Calypso Icon, Poser, speaks on dressing up, showing up and saving Local Music
OUR AMBASSADOR5™ SERIES SHOWCASES 5 QUESTIONS/FACTS WITH A CULTURAL AMBASSADOR WHO IS ACTIVELY PROMOTING CARIBBEAN CULTURE THROUGHOUT THE WORLD.
Poser is the complete package. He is witty and charming, classy and funny, has an impeccable dress code, a commanding stage presence, lyrical prowess and catchy music. In today’s music industry the combination is a rarity.
I observed Poser on stage before our interview and saw how he had the audience eating out of his hand from the time he set foot on stage. He distracted us from a faulty music system with stories of his grandson teasing him about trying to sell CD’s. And when the music was up and running, he was definitely in his element. At over sixty years old he could teach quite a few ‘youngsters’ how to wine.
Veteran calypsonian, Poser (Sylvester Lockhart), has proven his versatility throughout his fifty two years in the calypso arena. He is a steelpan player, soca parang singer and well decorated calypsonian. He also has a reputation for being one of the best dressed calypsonians of his era.
He grew up in Matura, a rural village in Trinidad and Tobago, where his love for the musical art form was born. His involvement in the steelpan movement honed his musical composition skills. From there he entered the calypso arena in 1962 with his breakout song, ‘Bus Conductor.’ By 1979 he earned the coveted title of Road March King. And he has been exciting audiences with his calypso and soca parang songs ever since.
Listen to full interview below:
Video courtesy Brian Houchen of Yocas Filmz
About the beginnings of his calypso career:
He credits school for planting the seed of interest in calypso music very early in his life. At school, composition was one of his stronger subjects. As he observed veteran calypsonians like Sparrow, he thought to himself, ‘I can do this too.’ This seed was nurtured further when he started playing the steel pan*. This further strengthened his ability to compose and so it was almost inevitable that he began to pursue a career in calypso. He is proud to say that over ninety percent of his calypsos are of his very own composition.

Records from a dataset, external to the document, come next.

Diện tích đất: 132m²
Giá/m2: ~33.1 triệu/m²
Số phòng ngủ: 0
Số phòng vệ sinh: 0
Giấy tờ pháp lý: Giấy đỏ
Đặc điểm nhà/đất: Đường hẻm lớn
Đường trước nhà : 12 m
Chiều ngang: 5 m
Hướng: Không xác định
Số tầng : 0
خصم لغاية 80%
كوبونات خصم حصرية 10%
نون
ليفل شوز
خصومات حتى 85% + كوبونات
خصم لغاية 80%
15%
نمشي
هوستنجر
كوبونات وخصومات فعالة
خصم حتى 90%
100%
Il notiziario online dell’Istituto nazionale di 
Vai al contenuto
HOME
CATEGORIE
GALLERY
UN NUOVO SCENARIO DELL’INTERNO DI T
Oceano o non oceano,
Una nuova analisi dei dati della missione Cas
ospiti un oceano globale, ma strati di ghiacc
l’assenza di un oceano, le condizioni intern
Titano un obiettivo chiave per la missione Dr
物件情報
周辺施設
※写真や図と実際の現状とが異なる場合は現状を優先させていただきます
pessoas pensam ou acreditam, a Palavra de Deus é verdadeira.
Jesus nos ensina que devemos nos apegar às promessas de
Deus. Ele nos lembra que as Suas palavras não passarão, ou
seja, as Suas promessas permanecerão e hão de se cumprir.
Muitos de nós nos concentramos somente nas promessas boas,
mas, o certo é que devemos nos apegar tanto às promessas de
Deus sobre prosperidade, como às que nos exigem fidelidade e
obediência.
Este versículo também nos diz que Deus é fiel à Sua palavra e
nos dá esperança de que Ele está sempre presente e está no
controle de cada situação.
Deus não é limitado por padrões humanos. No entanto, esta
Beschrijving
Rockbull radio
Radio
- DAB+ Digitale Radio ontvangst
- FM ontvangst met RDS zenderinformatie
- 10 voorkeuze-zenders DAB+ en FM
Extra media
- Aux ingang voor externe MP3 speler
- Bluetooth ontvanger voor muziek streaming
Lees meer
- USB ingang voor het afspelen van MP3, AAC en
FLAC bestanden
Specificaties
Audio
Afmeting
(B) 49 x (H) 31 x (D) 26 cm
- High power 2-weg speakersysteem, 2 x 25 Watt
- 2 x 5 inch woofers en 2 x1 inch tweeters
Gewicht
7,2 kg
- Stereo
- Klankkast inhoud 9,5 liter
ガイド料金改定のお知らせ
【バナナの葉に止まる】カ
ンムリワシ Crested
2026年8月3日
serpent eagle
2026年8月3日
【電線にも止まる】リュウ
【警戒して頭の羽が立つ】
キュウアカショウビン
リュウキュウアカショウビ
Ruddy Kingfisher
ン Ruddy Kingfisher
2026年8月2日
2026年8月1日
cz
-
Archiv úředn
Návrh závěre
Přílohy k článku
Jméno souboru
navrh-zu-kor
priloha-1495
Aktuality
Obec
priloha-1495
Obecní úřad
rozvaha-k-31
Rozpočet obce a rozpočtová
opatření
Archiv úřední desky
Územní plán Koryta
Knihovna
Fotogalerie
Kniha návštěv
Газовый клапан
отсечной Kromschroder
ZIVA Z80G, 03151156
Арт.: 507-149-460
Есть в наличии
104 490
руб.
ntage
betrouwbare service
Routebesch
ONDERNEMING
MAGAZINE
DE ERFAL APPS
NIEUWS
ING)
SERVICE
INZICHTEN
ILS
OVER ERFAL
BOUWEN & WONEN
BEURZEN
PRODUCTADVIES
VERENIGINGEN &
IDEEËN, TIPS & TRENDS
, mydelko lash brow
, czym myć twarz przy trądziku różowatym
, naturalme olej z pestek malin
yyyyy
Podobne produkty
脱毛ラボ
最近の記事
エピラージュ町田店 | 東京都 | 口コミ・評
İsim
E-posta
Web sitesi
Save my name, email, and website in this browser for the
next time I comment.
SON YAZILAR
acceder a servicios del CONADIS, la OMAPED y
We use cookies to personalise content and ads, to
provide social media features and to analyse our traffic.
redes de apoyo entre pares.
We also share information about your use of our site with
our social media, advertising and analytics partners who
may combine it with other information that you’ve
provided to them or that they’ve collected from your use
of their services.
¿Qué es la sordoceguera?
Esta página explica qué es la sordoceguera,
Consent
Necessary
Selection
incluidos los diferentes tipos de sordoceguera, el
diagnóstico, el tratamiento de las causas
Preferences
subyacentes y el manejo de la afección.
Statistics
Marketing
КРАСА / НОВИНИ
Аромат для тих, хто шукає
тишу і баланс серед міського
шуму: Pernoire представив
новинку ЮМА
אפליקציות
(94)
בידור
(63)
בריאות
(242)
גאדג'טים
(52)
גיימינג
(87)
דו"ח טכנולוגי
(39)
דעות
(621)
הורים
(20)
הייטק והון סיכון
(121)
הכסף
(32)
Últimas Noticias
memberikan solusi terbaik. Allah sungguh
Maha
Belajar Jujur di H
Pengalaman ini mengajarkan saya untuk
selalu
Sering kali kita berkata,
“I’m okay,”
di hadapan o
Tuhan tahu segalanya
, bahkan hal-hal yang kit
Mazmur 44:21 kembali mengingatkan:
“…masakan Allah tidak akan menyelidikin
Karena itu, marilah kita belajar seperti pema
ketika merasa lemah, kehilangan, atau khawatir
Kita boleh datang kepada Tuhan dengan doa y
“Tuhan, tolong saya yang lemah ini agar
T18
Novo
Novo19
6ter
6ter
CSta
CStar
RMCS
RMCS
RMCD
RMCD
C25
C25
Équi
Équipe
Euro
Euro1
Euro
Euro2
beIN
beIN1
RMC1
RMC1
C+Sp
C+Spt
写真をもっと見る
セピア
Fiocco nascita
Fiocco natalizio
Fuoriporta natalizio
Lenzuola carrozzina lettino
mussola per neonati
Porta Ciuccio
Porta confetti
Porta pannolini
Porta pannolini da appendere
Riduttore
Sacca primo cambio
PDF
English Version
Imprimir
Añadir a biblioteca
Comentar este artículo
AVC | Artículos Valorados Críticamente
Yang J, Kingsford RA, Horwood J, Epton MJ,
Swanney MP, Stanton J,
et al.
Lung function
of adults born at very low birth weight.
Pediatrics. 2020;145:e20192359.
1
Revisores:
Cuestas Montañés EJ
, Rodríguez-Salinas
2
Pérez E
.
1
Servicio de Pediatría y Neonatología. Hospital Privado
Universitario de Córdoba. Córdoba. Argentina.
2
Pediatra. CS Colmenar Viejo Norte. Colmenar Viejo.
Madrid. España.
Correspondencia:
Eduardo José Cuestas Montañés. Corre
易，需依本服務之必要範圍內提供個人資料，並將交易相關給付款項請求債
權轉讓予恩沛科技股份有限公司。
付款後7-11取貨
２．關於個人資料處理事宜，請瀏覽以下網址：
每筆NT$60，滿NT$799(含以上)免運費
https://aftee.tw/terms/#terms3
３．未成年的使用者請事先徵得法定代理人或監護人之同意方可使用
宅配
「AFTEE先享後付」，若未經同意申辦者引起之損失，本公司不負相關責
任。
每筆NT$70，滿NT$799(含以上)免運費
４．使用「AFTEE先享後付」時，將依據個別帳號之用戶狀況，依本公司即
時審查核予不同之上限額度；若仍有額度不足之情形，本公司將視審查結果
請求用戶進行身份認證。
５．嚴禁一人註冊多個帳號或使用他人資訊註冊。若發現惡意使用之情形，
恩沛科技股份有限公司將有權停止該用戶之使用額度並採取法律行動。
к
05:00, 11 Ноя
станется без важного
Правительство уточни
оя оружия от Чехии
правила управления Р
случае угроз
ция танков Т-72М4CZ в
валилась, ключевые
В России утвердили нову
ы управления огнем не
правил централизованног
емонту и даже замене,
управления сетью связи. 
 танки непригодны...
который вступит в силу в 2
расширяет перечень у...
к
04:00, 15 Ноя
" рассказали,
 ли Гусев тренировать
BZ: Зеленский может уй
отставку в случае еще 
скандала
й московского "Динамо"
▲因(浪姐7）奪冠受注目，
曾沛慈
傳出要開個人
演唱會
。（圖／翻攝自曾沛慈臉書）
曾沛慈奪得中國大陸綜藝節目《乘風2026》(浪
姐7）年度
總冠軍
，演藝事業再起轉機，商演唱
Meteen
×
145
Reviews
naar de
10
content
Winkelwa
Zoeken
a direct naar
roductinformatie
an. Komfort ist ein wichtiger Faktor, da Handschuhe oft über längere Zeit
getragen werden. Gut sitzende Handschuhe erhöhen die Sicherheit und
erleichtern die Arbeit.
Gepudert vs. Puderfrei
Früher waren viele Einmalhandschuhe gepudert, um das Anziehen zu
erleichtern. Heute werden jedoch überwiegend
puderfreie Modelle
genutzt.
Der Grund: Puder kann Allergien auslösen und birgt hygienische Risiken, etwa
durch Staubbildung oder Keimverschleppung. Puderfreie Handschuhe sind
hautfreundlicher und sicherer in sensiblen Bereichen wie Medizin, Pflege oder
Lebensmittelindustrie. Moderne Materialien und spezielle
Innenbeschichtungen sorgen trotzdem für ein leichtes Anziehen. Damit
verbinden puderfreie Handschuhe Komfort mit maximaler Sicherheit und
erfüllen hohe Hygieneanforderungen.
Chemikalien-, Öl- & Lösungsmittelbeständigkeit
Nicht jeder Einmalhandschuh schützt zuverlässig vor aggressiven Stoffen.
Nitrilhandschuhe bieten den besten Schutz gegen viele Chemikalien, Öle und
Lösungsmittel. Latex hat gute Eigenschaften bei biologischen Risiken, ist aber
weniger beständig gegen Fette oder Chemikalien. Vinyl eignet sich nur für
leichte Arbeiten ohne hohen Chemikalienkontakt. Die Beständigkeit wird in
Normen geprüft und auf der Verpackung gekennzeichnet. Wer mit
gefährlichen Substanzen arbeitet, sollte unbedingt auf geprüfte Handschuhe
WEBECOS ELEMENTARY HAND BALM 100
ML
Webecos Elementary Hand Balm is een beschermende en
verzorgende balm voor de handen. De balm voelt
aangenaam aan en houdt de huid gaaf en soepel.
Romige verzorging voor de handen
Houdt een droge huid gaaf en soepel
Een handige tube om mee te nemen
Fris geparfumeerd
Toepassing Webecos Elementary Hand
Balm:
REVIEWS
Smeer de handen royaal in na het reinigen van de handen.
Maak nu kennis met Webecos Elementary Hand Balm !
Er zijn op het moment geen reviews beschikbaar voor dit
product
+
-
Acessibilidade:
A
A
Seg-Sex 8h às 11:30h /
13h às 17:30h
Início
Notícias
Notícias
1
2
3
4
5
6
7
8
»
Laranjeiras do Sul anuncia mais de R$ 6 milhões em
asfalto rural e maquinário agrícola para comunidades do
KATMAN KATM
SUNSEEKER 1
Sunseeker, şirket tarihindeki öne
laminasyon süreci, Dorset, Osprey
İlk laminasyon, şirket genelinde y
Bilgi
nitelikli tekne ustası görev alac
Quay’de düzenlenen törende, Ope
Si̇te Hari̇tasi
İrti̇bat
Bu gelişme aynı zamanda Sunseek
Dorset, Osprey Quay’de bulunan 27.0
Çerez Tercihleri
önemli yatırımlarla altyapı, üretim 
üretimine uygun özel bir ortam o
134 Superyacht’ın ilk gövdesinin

About the influence of steel-pan on his career:
He practiced with two steel bands in Matura and from there was able to forge a strong relationship with one of the players. This player went on to be a very successful pannist in the city of Port Of Spain. When Poser moved from Matura, he reunited with this same musician who was now the arranger for the well-known band called City Syncopators. The next phase of this musical relationship was the formation of their very own steel band called Teen Stars. This led to opportunities for him to pl
ay with many other bands. It was through his involvement with steel pan music that he garnered a love for, and started singing calypso, in 1962*.
About his secret to staying relevant and unique within the calypso arena:
Throughout his 52 years in calypso he has insisted on maintaining high standards for himself. He set the bar that he would be an ‘entertainer that people can look up too’. He also continued to maintain a good stage personality. That was propelled by his belief that when people pay for a show – they should get what they pay for. He also credits goodwill and having a ‘good heart’ as another reason for his success.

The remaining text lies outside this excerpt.